======== ENTRIES SUPPLIED
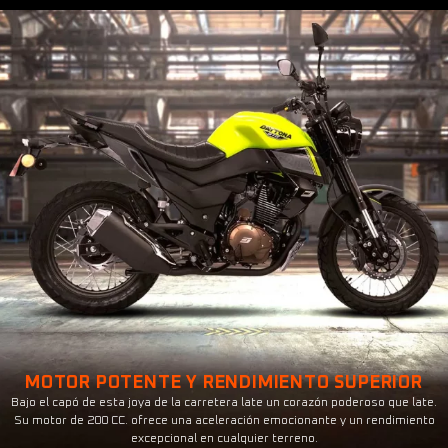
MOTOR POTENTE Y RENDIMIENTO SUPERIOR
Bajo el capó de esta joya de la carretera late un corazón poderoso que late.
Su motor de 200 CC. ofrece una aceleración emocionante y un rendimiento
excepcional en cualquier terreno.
================
======== ENTRIES SUPPLIED
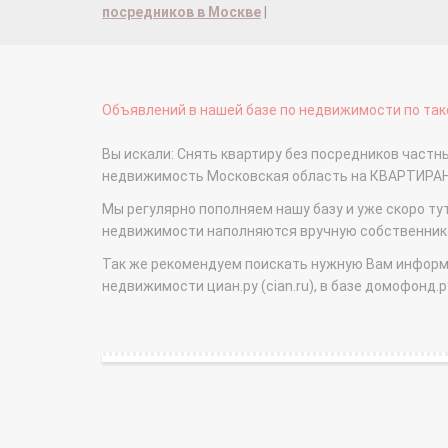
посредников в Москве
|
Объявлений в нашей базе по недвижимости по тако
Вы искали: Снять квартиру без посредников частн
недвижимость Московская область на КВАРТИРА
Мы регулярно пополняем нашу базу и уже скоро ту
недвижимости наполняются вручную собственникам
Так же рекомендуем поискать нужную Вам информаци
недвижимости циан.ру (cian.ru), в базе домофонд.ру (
================
WHAT THE EXERCISE ASKS | Search the entries for the word "базе", then list each line that holds it.

ANSWER AREA |
Объявлений в нашей базе по недвижимости по тако
недвижимости циан.ру (cian.ru), в базе домофонд.ру (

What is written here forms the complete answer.